In a sense, live was easy in the era of the megasuite: one solution from one vendor running in the organization’s own datacenter did the job. And if it did not, we customized it until it did. No difficult architecture choices to be made. Enterprise architects treated ERP as an ugly, black box; a world on its own. And ERP-consultants did not need enterprise architects to do their job. The two groups of professionals did not really like each other.
But times have changed. The megasuite has gone and has been replaced by “federated ERP”:
- Organizations fill in their ERP-need with multiple suites enriched with multiple point solutions from different vendors. Each doing what it is good at (“best of suite”) both in the system-of-record and system-of-differentiation pace layers of the application landscape.
- Organizations push their ERP into the cloud. Public cloud, private cloud, community cloud, hybrid cloud, name it. Solutions end up everywhere and need to be glued together to form one complete picture.
- Organizations want their ERP delivered “as a service” (SaaS) and improved continuously by the vendor. In order to do so, they keep their ERP-core clean and push customizations and extensions to dedicated platforms of choice (PaaS). Entering the world of DevOps, microservices, Open Source, people with headsets on and drinking Starbucks coffee all day long.
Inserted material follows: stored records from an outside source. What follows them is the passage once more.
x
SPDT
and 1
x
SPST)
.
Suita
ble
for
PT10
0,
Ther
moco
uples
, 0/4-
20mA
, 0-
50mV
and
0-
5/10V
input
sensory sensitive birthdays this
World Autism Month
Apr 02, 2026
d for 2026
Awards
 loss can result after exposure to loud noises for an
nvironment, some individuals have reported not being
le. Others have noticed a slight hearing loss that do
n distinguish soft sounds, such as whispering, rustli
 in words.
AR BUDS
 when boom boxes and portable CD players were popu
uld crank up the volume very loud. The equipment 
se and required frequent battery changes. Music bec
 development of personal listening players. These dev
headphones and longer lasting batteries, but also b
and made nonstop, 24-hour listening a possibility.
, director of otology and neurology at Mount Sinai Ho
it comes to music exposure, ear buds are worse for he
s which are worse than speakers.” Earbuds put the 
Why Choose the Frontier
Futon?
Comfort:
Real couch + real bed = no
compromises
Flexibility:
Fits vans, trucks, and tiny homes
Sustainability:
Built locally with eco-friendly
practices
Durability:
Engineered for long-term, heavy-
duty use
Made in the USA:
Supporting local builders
A completely new world for ERP-consultants.
- Organizations want intelligent ERP: ERP enriched with intelligent technologies like AI/ML, predictive analytics and Nextgen UX. Gartner’s fourth era of ERP. Developed on dedicated platforms of choice (PaaS).
So: in the ERP-world of today, federation rules and lots of architecture choices need to be made every day to create and maintain the optimal application landscape. Based on all sorts of criteria: business requirements, corporate (architecture) principles and the capabilities of the market. And to make a start, we need to have a roadmap to come from the old world to the new world. And guess what: making underpinned architecture choices and defining roadmaps are exactly the capabilities enterprise architects are good at! Here is where enterprise architects and ERP-consultants meet.
Capgemini has linked its highly valued Enterprise Architecture capabilities with its SAP ERP implementation power, resulting in the Multi-Pillar S/4 Architecture (MPSA). MPSA supports organizations with making the right architecture choices and defining a roadmap in the transition to a modern SAP ERP landscape.
Example: MPSA offers an approach and toolbox to carve out SAP ECC custom code in a transition to SAP S/4HANA® to create a clean ERP-core. What custom code has an organization implemented over the years? Is there still a need for or can it be replaced by standard SAP S/4HANA best-practices (fit-to-standard)? If custom code is still needed, do we deploy it in SAP S/4HANA as a classical extension, an in-app extensions or a side-by-side extension? And if we go for a side-by-side extension, which extension platform do we choose? And why? How do we integrate the result with the rest of the application landscape? What training do the people need to get there? All sorts of questions to be answered and choices to be made in a transition to SAP S/4HANA. MPSA helps in this process with pre-defined questionnaires, decision matrices, design principles, integration patters, etc.